§ **PROBLEM STATEMENT**
Return the data below exactly, minus the pictures.
........
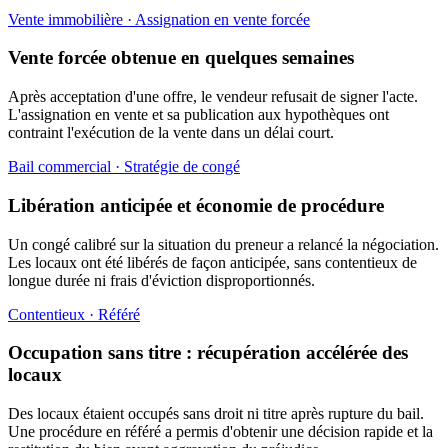
Vente immobilière · Assignation en vente forcée
Vente forcée obtenue en quelques semaines
Après acceptation d'une offre, le vendeur refusait de signer l'acte.
L'assignation en vente et sa publication aux hypothèques ont
contraint l'exécution de la vente dans un délai court.
Bail commercial · Stratégie de congé
Libération anticipée et économie de procédure
Un congé calibré sur la situation du preneur a relancé la négociation.
Les locaux ont été libérés de façon anticipée, sans contentieux de
longue durée ni frais d'éviction disproportionnés.
Contentieux · Référé
Occupation sans titre : récupération accélérée des
locaux
Des locaux étaient occupés sans droit ni titre après rupture du bail.
Une procédure en référé a permis d'obtenir une décision rapide et la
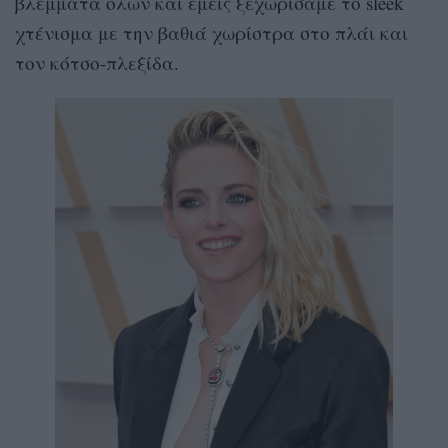
βλέμματα όλων και εμείς ξεχωρίσαμε το sleek
χτένισμα με την βαθιά χωρίστρα στο πλάι και
τον κότσο-πλεξίδα.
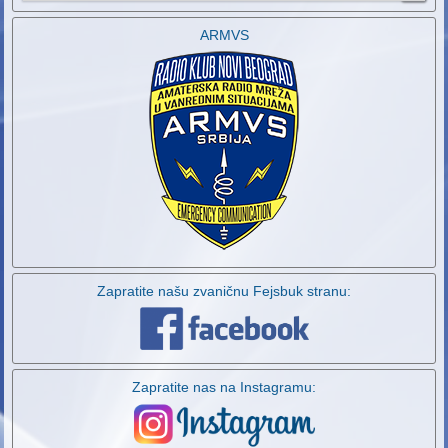
ARMVS
Zapratite našu zvaničnu Fejsbuk stranu:
Zapratite nas na Instagramu:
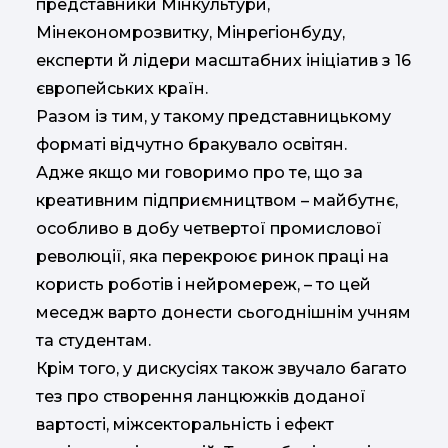
представники Мінкультури,
Мінекономрозвитку, Мінрегіонбуду,
експерти й лідери масштабних ініціатив з 16
європейських країн.
Разом із тим, у такому представницькому
форматі відчутно бракувало освітян.
Адже якщо ми говоримо про те, що за
креативним підприємництвом – майбутнє,
особливо в добу четвертої промислової
революції, яка перекроює ринок праці на
користь роботів і нейромереж, – то цей
меседж варто донести сьогоднішнім учням
та студентам.
Крім того, у дискусіях також звучало багато
тез про створення ланцюжків доданої
вартості, міжсекторальність і ефект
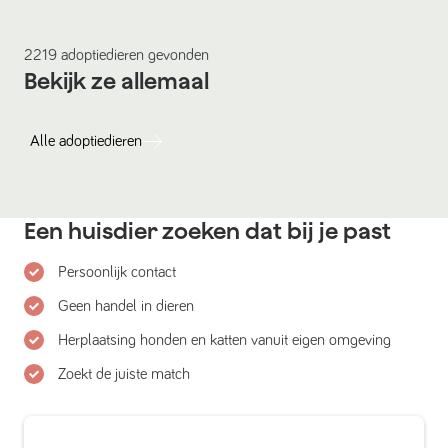
2219
adoptiedieren
gevonden
Bekijk ze allemaal
Alle
adoptiedieren
Een huisdier zoeken dat bij je past
Persoonlijk contact
Geen handel in dieren
Herplaatsing honden en katten vanuit eigen omgeving
Zoekt de juiste match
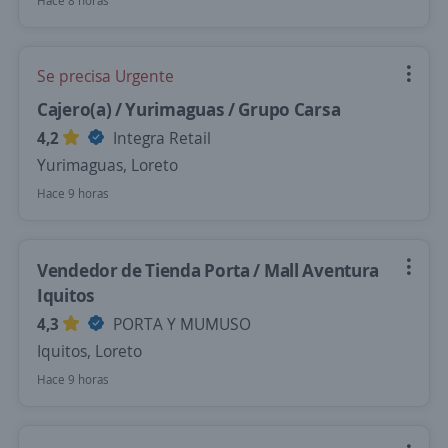
Hace 8 horas
Se precisa Urgente
Cajero(a) / Yurimaguas / Grupo Carsa
4,2
Integra Retail
Yurimaguas, Loreto
Hace 9 horas
Vendedor de Tienda Porta / Mall Aventura
Iquitos
4,3
PORTA Y MUMUSO
Iquitos, Loreto
Hace 9 horas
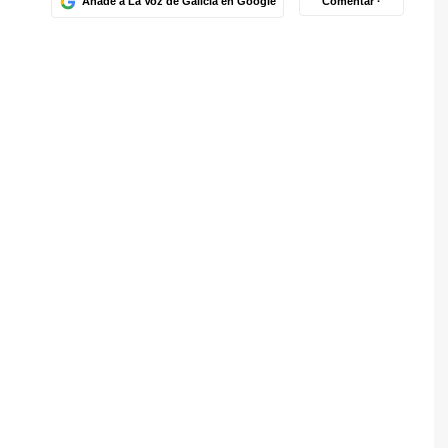
Añade a La Voz de Galicia en Google
Comentar ·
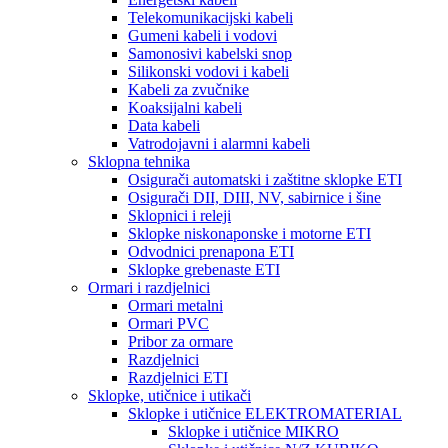
Telekomunikacijski kabeli
Gumeni kabeli i vodovi
Samonosivi kabelski snop
Silikonski vodovi i kabeli
Kabeli za zvučnike
Koaksijalni kabeli
Data kabeli
Vatrodojavni i alarmni kabeli
Sklopna tehnika
Osigurači automatski i zaštitne sklopke ETI
Osigurači DII, DIII, NV, sabirnice i šine
Sklopnici i releji
Sklopke niskonaponske i motorne ETI
Odvodnici prenapona ETI
Sklopke grebenaste ETI
Ormari i razdjelnici
Ormari metalni
Ormari PVC
Pribor za ormare
Razdjelnici
Razdjelnici ETI
Sklopke, utičnice i utikači
Sklopke i utičnice ELEKTROMATERIAL
Sklopke i utičnice MIKRO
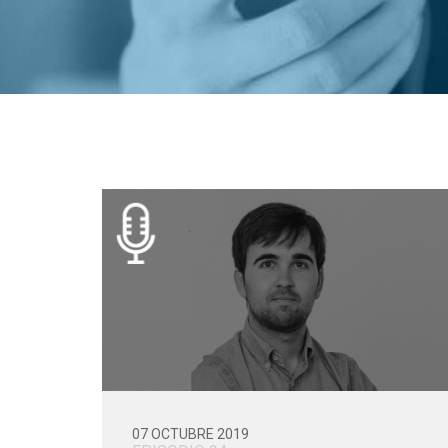
07 OCTUBRE 2019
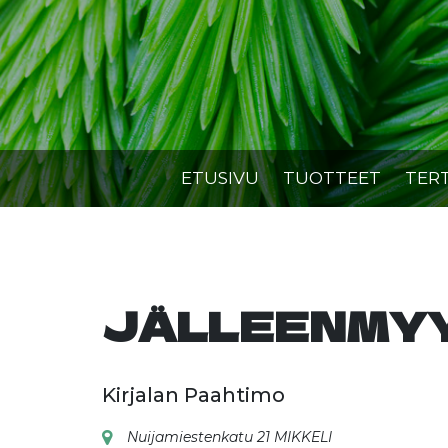
Skip
to
content
ETUSIVU
TUOTTEET
TER
JÄLLEENMY
Kirjalan Paahtimo
Nuijamiestenkatu 21 MIKKELI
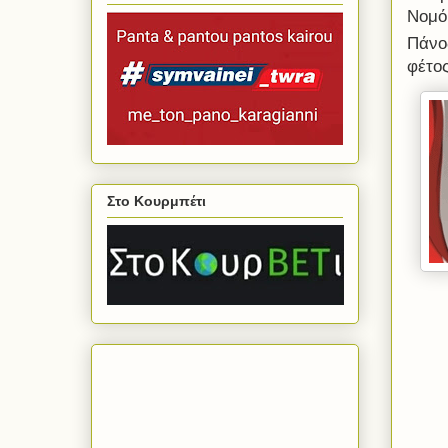
Νομό
Πάνο
φέτο
Στο Κουρμπέτι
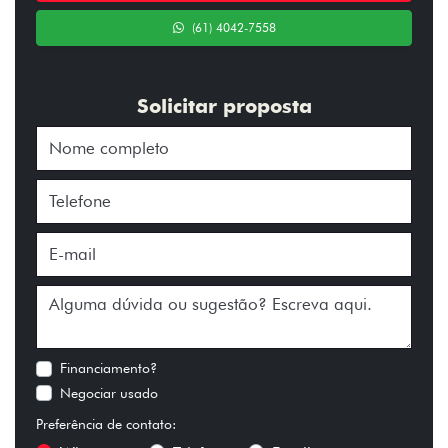
(61) 4042-7558
Solicitar proposta
Financiamento?
Negociar usado
Preferência de contato:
........
§ **ANSWER SECTION**
Vente immobilière · Assignation en vente forcée
Vente forcée obtenue en quelques semaines
Après acceptation d'une offre, le vendeur refusait de signer l'acte.
L'assignation en vente et sa publication aux hypothèques ont
contraint l'exécution de la vente dans un délai court.
Bail commercial · Stratégie de congé
Libération anticipée et économie de procédure
Un congé calibré sur la situation du preneur a relancé la négociation.
Les locaux ont été libérés de façon anticipée, sans contentieux de
longue durée ni frais d'éviction disproportionnés.
Contentieux · Référé
Occupation sans titre : récupération accélérée des
locaux
Des locaux étaient occupés sans droit ni titre après rupture du bail.
Une procédure en référé a permis d'obtenir une décision rapide et la
βλέμματα όλων και εμείς ξεχωρίσαμε το sleek
χτένισμα με την βαθιά χωρίστρα στο πλάι και
τον κότσο-πλεξίδα.
ARMVS
Zapratite našu zvaničnu Fejsbuk stranu:
Zapratite nas na Instagramu:
представники Мінкультури,
Мінекономрозвитку, Мінрегіонбуду,
експерти й лідери масштабних ініціатив з 16
європейських країн.
Разом із тим, у такому представницькому
форматі відчутно бракувало освітян.
Адже якщо ми говоримо про те, що за
креативним підприємництвом – майбутнє,
особливо в добу четвертої промислової
революції, яка перекроює ринок праці на
користь роботів і нейромереж, – то цей
меседж варто донести сьогоднішнім учням
та студентам.
Крім того, у дискусіях також звучало багато
тез про створення ланцюжків доданої
вартості, міжсекторальність і ефект
2219
adoptiedieren
gevonden
Bekijk ze allemaal
Alle
adoptiedieren
Een huisdier zoeken dat bij je past
Persoonlijk contact
Geen handel in dieren
Herplaatsing honden en katten vanuit eigen omgeving
Zoekt de juiste match
Hace 8 horas
Se precisa Urgente
Cajero(a) / Yurimaguas / Grupo Carsa
4,2
Integra Retail
Yurimaguas, Loreto
Hace 9 horas
Vendedor de Tienda Porta / Mall Aventura
Iquitos
4,3
PORTA Y MUMUSO
Iquitos, Loreto
Hace 9 horas
Añade a La Voz de Galicia en Google
Comentar ·
Telekomunikacijski kabeli
Gumeni kabeli i vodovi
Samonosivi kabelski snop
Silikonski vodovi i kabeli
Kabeli za zvučnike
Koaksijalni kabeli
Data kabeli
Vatrodojavni i alarmni kabeli
Sklopna tehnika
Osigurači automatski i zaštitne sklopke ETI
Osigurači DII, DIII, NV, sabirnice i šine
Sklopnici i releji
Sklopke niskonaponske i motorne ETI
Odvodnici prenapona ETI
Sklopke grebenaste ETI
Ormari i razdjelnici
Ormari metalni
Ormari PVC
Pribor za ormare
Razdjelnici
Razdjelnici ETI
Sklopke, utičnice i utikači
Sklopke i utičnice ELEKTROMATERIAL
Sklopke i utičnice MIKRO
07 OCTUBRE 2019
Skip
to
content
ETUSIVU
TUOTTEET
TER
JÄLLEENMY
Kirjalan Paahtimo
Nuijamiestenkatu 21 MIKKELI
Νομό
Πάνο
φέτο
Στο Κουρμπέτι
(61) 4042-7558
Solicitar proposta
Financiamento?
Negociar usado
Preferência de contato:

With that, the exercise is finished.